Writer: Steve Orlando; Juan Ponce
Art: Lorenzo Tammetta & Sara Pichelli; Ig Guara
Colors: Frank William; Triona Farrell
Letters: VC’s Cory Petit
Cover: Russell Dauterman
Variant Covers: Jen Bartel; Ernanda Souza; Tiago Da Silva
Publisher: Marvel Comics
Release Date: October 18, 2023
SCARLET WITCH’s recent issues saw Wanda and Joseph get closer. This issue pays off that growing relationship. But where much of this series has been rooted in character development and examination of Wanda, SCARLET WITCH #9 is a less complex experience. Joseph meets up with Wanda as SCARLET WITCH #9 begins. He’s been trying to help people since his return–he raised a shipwreck from the Hudson, gave out free MRIs, and stopped a carjacking among other things. But more than once he was met with distrust and bigotry thanks to Orchis’ influence. The conversation turns lighter, but before it can go very far into assuaging Joseph’s concerns, Wanda offers to show Joseph what a week in her life is like.
Orlando makes a surprising choice early in SCARLET WITCH #9. When Joseph first makes an appearance, Wanda refers to him as “Iosif” which is consistent with her native dialect. While this plays into the ending in a small way, it’s a very abrupt decision–even strange. In previous issues, Wanda called him Joseph which is what he calls himself. Further, we haven’t seen Wanda use her dialect to this point. She justifies it by saying she doesn’t see Magneto when she looks at Joseph. Beyond that, Orlando doesn’t make a big deal of the moment. But it does come off somewhat presumptuous–a kind of alteration of his identity to conform to what she thinks he is.

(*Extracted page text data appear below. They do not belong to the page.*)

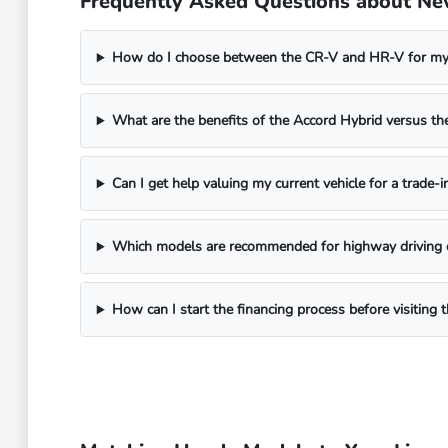
Frequently Asked Questions about Ne
How do I choose between the CR-V and HR-V for my 
What are the benefits of the Accord Hybrid versus 
Can I get help valuing my current vehicle for a trade-i
Which models are recommended for highway driving 
How can I start the financing process before visitin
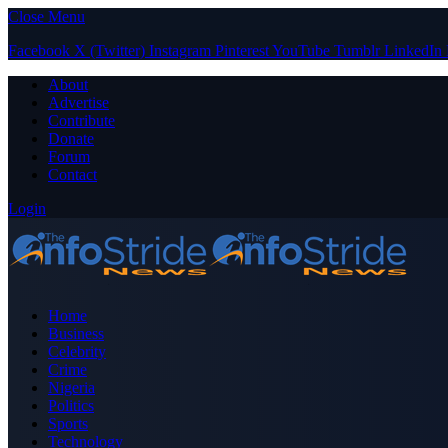
Close Menu
Facebook
X (Twitter)
Instagram
Pinterest
YouTube
Tumblr
LinkedIn
About
Advertise
Contribute
Donate
Forum
Contact
Login
Home
Business
Celebrity
Crime
Nigeria
Politics
Sports
Technology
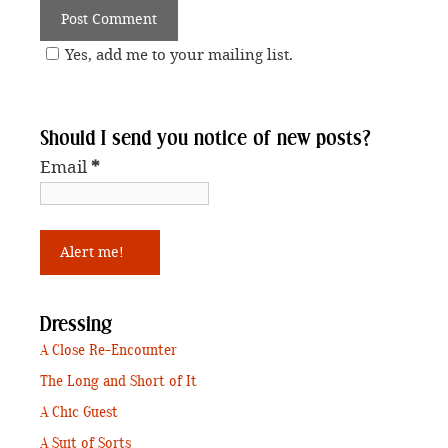
Yes, add me to your mailing list.
Should I send you notice of new posts?
Email
*
Dressing
A Close Re-Encounter
The Long and Short of It
A Chic Guest
A Suit of Sorts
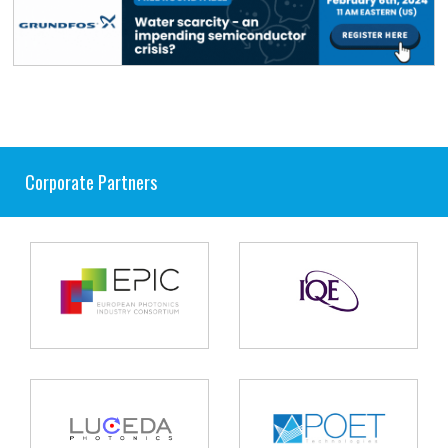
Corporate Partners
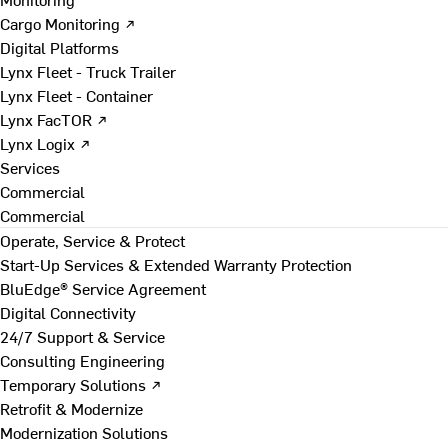
Cargo Monitoring ↗
Digital Platforms
Lynx Fleet - Truck Trailer
Lynx Fleet - Container
Lynx FacTOR ↗
Lynx Logix ↗
Services
Commercial
Commercial
Operate, Service & Protect
Start-Up Services & Extended Warranty Protection
BluEdge® Service Agreement
Digital Connectivity
24/7 Support & Service
Consulting Engineering
Temporary Solutions ↗
Retrofit & Modernize
Modernization Solutions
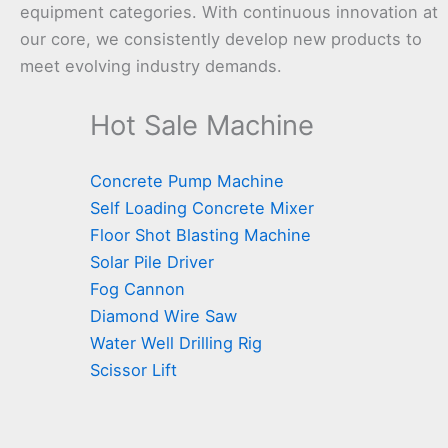
equipment categories. With continuous innovation at
our core, we consistently develop new products to
meet evolving industry demands.
Hot Sale Machine
Concrete Pump Machine
Self Loading Concrete Mixer
Floor Shot Blasting Machine
Solar Pile Driver
Fog Cannon
Diamond Wire Saw
Water Well Drilling Rig
Scissor Lift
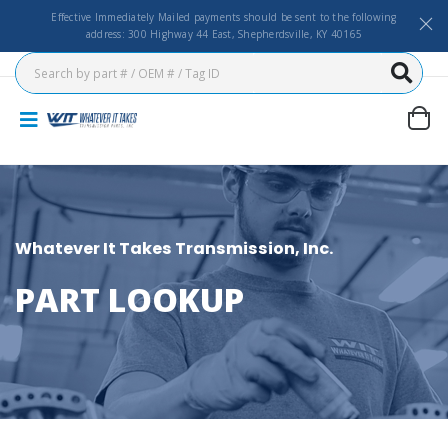
Effective Immediately Mailed payments should be sent to the following
address: 300 Highway 44 East, Shepherdsville, KY 40165
Whatever It Takes Transmission, Inc.
PART LOOKUP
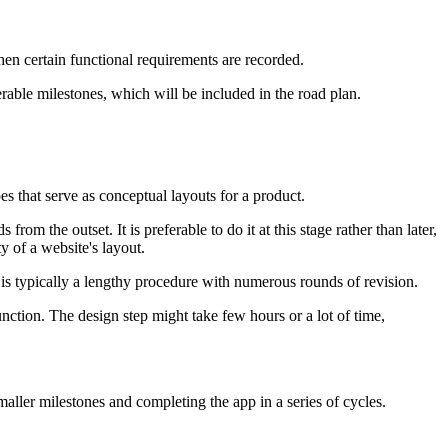
hen certain functional requirements are recorded.
erable milestones, which will be included in the road plan.
pes that serve as conceptual layouts for a product.
m the outset. It is preferable to do it at this stage rather than later,
y of a website's layout.
s is typically a lengthy procedure with numerous rounds of revision.
nction. The design step might take few hours or a lot of time,
ller milestones and completing the app in a series of cycles.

The issue’s “a week in the life” structure allows for a wide variety of situations that an ordinary issue doesn’t. Almost every issue of SCARLET WITCH to this point has been a single, issue-long story that Orlando uses to further explore a facet of Wanda herself. The combination of introducing a person that needs help, dealing with the problem at hand, and exploring Wanda’s character along the way typically fills a whole issue. SCARLET WITCH #9 largely dispenses with the first two parts of that framework in favor of action vignettes. This story structure results in an issue that, while fun, is relatively shallow. Ostensibly it’s about Wanda showing Joseph what her life is like, though very little of that actually factors into the plot. And there’s virtually no character development to speak of. Ultimately it’s the mysterium investigation, which began in the first issue and only appears here briefly, that adds weight to the issue.
The Art & Letters
SCARLET WITCH #9’s story may not live up to issues that have come before, but the art definitely does. Tammetta and Pichelli deliver high energy action sequences. Most of the characters display intense emotion, especially Joseph whose face is more detailed with slightly more liberal use of lines. His emotions are by far the most obvious throughout the issue. Wanda’s appearance is frequently in contrast with everyone else. She typically has the almost-but-not-quite smile that is practically a trademark of the series. Her appearance underscores the implication early in the issue that these are somewhat casual encounters.
William’s colors reinforce the issue’s action sequences. The early sequences are lively, and William emphasizes the spells and weapons that Wanda and the other magic oriented characters conjure. Though there are not many heavy dialogue panels and pages, Petit’s placement makes it easy to follow. He also makes the few sound effects blend easily into the art they’re added to.
SCARLET WITCH #9 is a fine issue. It advances multiple plot threads, and delivers amusing sequences along the way. At times it feels two-dimensional, though for the most part it stays fun. But of the issues in SCARLET WITCH to this point, this isn’t the best one to highlight as an example of what the series can do.